Dataset records:

[Start of section]

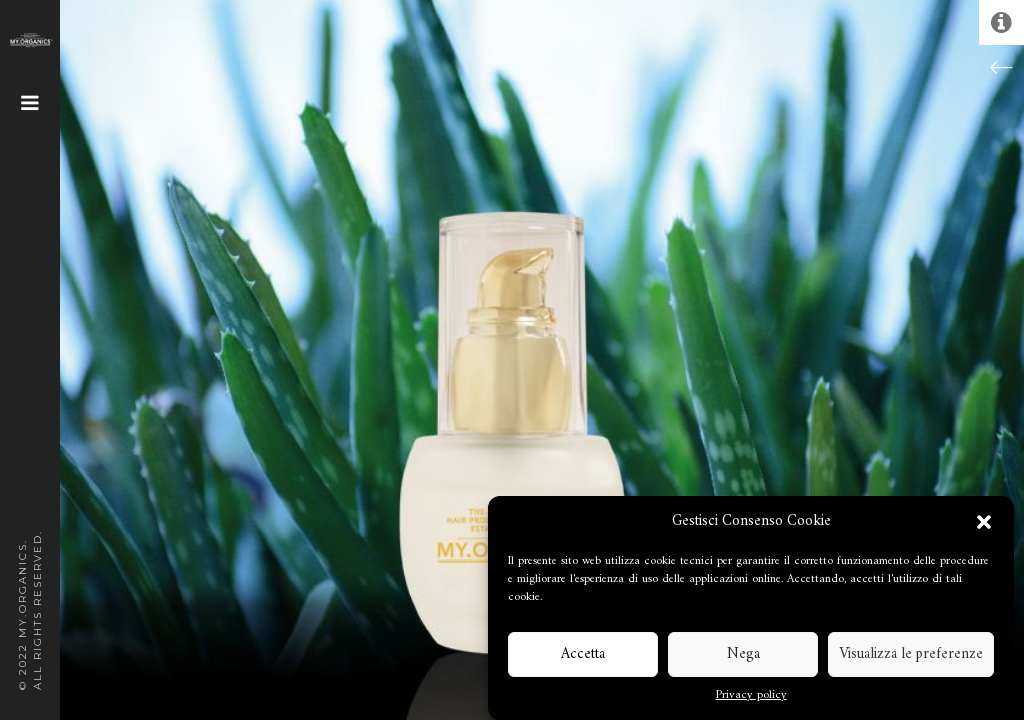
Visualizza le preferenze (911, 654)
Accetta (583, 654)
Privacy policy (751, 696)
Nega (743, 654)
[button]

[End of section]

_What is being asked_
Could you write out every line above exactly as it stands, with no images?

_Solution for this exercise_
Visualizza le preferenze (911, 654)
Accetta (583, 654)
Privacy policy (751, 696)
Nega (743, 654)
[button]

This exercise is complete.